L’Afrique a bien ses réalités mythiques, mais ceci n’est pas forcément le cas de Diary Sow. Docteur Aly Hann revient sur un point de vue. « Elle est inquiétante sa disparition parce qu’il y a plusieurs niveaux de responsabilité. Elle est partie dans le cadre institutionnel, normalement il doit y avoir des mécanismes de suivi qui doivent s’opérer. Mais naturellement, si cette personne étant à un niveau supérieur, il y’a beaucoup de manques de responsabilité qui lui reviennent. Disons quand-même que c’est un événement triste et regrettable. Pourquoi elle ? L’on se demande, vu son niveau, ses qualités, sa personnalité et l’image qu’elle représente. C’est vraiment une disparition à plusieurs énigmes, et nous souhaitons qu’elle soit retrouvée en bon état »

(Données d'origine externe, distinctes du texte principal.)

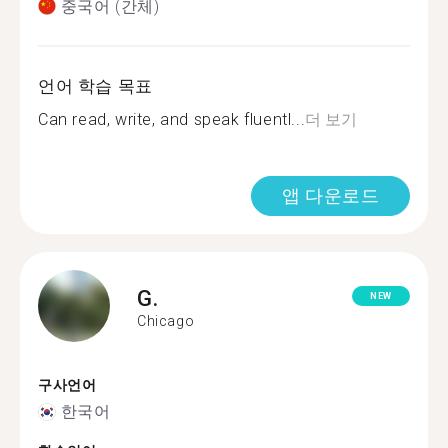
중국어 (간체)
언어 학습 목표
Can read, write, and speak fluentl...
더 보기
앱 다운로드
G.
NEW
Chicago
구사언어
한국어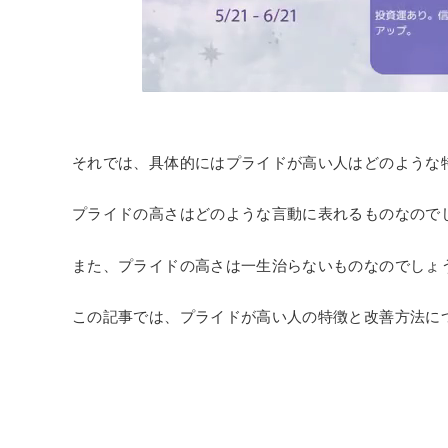
それでは、具体的にはプライドが高い人はどのような
プライドの高さはどのような言動に表れるものなので
また、プライドの高さは一生治らないものなのでしょ
この記事では、プライドが高い人の特徴と改善方法に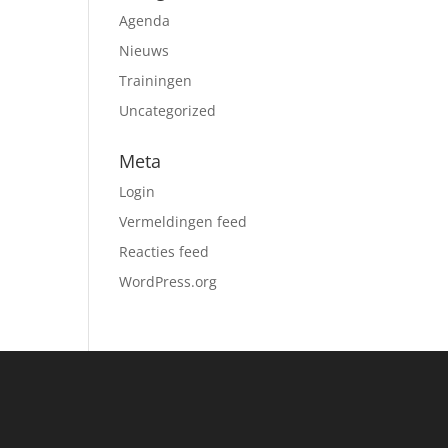
Agenda
Nieuws
Trainingen
Uncategorized
Meta
Login
Vermeldingen feed
Reacties feed
WordPress.org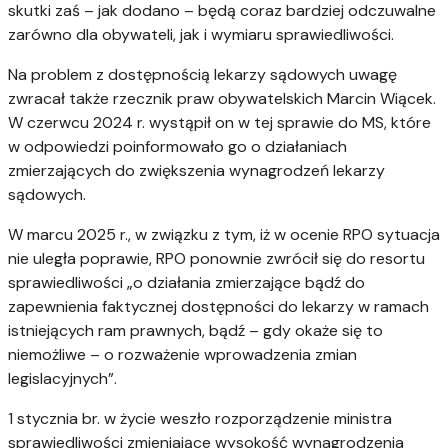
skutki zaś – jak dodano – będą coraz bardziej odczuwalne
zarówno dla obywateli, jak i wymiaru sprawiedliwości.
Na problem z dostępnością lekarzy sądowych uwagę
zwracał także rzecznik praw obywatelskich Marcin Wiącek.
W czerwcu 2024 r. wystąpił on w tej sprawie do MS, które
w odpowiedzi poinformowało go o działaniach
zmierzających do zwiększenia wynagrodzeń lekarzy
sądowych.
W marcu 2025 r., w związku z tym, iż w ocenie RPO sytuacja
nie uległa poprawie, RPO ponownie zwrócił się do resortu
sprawiedliwości „o działania zmierzające bądź do
zapewnienia faktycznej dostępności do lekarzy w ramach
istniejących ram prawnych, bądź – gdy okaże się to
niemożliwe – o rozważenie wprowadzenia zmian
legislacyjnych”.
1 stycznia br. w życie weszło rozporządzenie ministra
sprawiedliwości zmieniające wysokość wynagrodzenia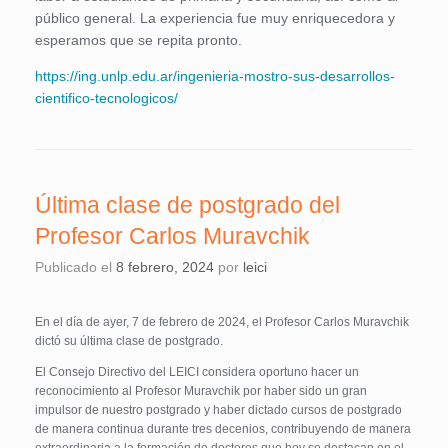
público general. La experiencia fue muy enriquecedora y
esperamos que se repita pronto.
https://ing.unlp.edu.ar/ingenieria-mostro-sus-desarrollos-
cientifico-tecnologicos/
Última clase de postgrado del
Profesor Carlos Muravchik
Publicado el
8 febrero, 2024
por
leici
En el día de ayer, 7 de febrero de 2024, el Profesor Carlos Muravchik
dictó su última clase de postgrado.
El Consejo Directivo del LEICI considera oportuno hacer un
reconocimiento al Profesor Muravchik por haber sido un gran
impulsor de nuestro postgrado y haber dictado cursos de postgrado
de manera continua durante tres decenios, contribuyendo de manera
extraordinaria a la formación de doctores que hoy se destacan en el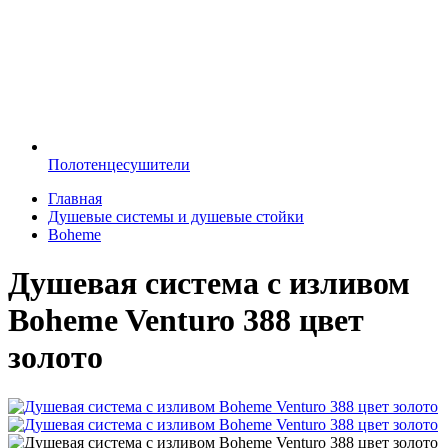
Полотенцесушители
Главная
Душевые системы и душевые стойки
Boheme
Душевая система с изливом
Boheme Venturo 388 цвет
золото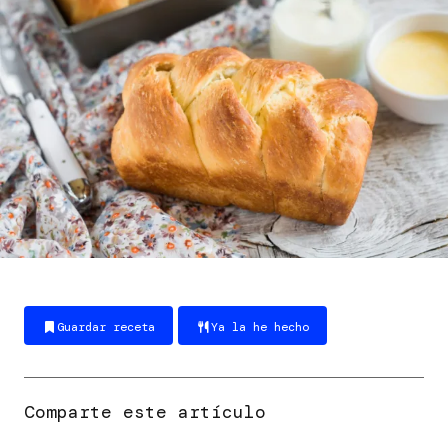
Guardar receta
Ya la he hecho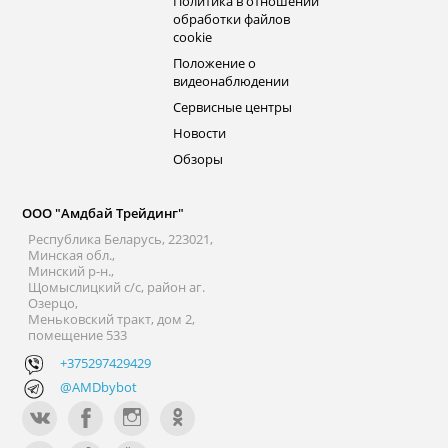
Политика в отношении
обработки файлов
cookie
Положение о
видеонаблюдении
Сервисные центры
Новости
Обзоры
ООО "Амдбай Трейдинг"
Республика Беларусь, 223021,
Минская обл.,
Минский р-н.,
Щомыслицкий с/с, район аг.
Озерцо,
Меньковский тракт, дом 2,
помещение 533
+375297429429
@AMDbybot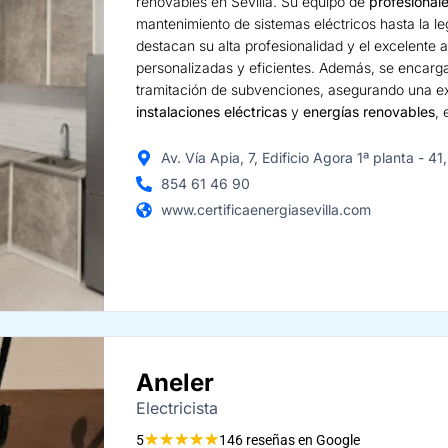
renovables en Sevilla. Su equipo de
profesional
mantenimiento de sistemas eléctricos hasta la leg
destacan su alta profesionalidad y el excelente
personalizadas y eficientes. Además, se encarga
tramitación de subvenciones, asegurando una ex
instalaciones eléctricas
y
energías renovables
,
Av. Vía Apia, 7, Edificio Agora 1ª planta - 41
854 61 46 90
www.certificaenergiasevilla.com
Aneler
Electricista
★
★
★
★
★
5
146 reseñas en Google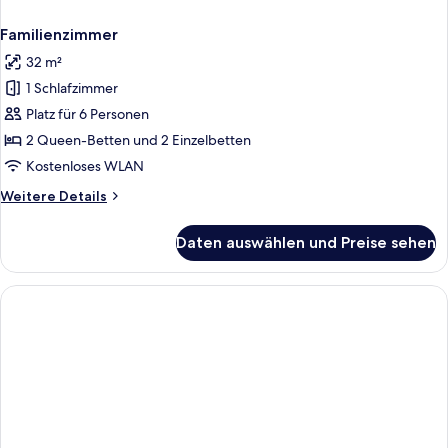
Familienzimmer
32 m²
1 Schlafzimmer
Platz für 6 Personen
2 Queen-Betten und 2 Einzelbetten
Kostenloses WLAN
Weitere
Weitere Details
Details
für
Daten auswählen und Preise sehen
Familienzimmer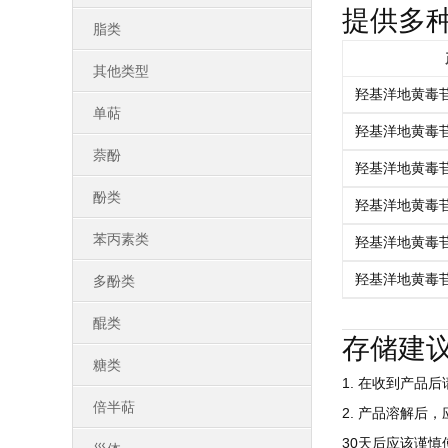
提供多
脂类
其他类型
羟基洋地黄毒
单萜
羟基洋地黄毒
萘酚
羟基洋地黄毒
酚类
羟基洋地黄毒
苯丙素类
羟基洋地黄毒
羟基洋地黄毒
多酚类
醌类
存储建
糖类
1. 在收到产品
倍半萜
2. 产品溶解后
30天后应该谨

Aborder la question de retour dans leurs pays d’origine doit être accompagné par de concrètes assurances. Lesquelles permettrons aux jeunes de rester dans le gène africain. Il leur faut ainsi, une bonne politique d’accueil et d’insertion professionnelle au Sénégal, pour qu’ils empruntent le même chemin que Aimé Césaire, l’un des grandes références africaines. En S’inspirant aussi de l’opus de Daara dj family “jöm moy dém wayë foulä moÿ gnïbici”, tout jeune doit s’accrocher sur les bretelles du courage, de l’engagement et de la rigueur afin de marquer les empruntes sur le cahier de retour au pays natal, au profit du Sénégal.